* _Task prompt_: Return each line of the listing that follows in which the string "della" can be found.

# # #

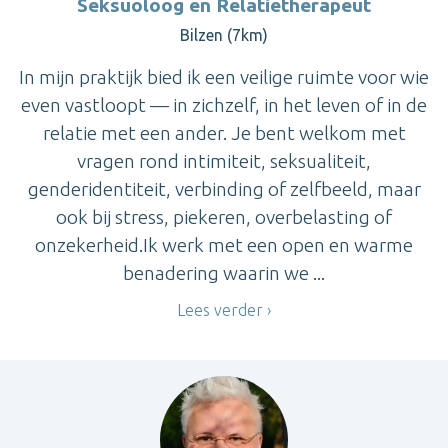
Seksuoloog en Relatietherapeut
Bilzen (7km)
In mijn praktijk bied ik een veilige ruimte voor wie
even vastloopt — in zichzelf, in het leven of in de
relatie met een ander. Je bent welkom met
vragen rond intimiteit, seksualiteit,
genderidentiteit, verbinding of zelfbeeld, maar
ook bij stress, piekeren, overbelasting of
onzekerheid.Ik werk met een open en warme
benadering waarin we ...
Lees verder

# # #

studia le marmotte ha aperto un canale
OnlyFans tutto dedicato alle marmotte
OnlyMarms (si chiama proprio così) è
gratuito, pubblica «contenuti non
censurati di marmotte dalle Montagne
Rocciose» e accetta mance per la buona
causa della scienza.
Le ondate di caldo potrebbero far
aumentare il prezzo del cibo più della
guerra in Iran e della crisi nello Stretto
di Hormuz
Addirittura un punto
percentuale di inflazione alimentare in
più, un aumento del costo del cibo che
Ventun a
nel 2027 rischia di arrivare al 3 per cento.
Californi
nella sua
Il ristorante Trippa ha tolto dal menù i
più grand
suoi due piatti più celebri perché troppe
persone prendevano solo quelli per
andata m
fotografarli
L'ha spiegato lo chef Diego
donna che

# # #

* _Response for this exercise_:
causa della scienza.
aumentare il prezzo del cibo più della
guerra in Iran e della crisi nello Stretto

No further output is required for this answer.